■ PROBLEM STATEMENT ■
Below is a set of entries. Print the line that contains "Utilizamos cookies para" and every later line word for word, through the final one.

*** TASK INPUTS

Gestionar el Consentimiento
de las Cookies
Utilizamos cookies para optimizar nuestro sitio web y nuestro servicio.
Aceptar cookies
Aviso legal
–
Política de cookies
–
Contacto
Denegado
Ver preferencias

******

■ YOUR SOLUTION ■
Utilizamos cookies para optimizar nuestro sitio web y nuestro servicio.
Aceptar cookies
Aviso legal
–
Política de cookies
–
Contacto
Denegado
Ver preferencias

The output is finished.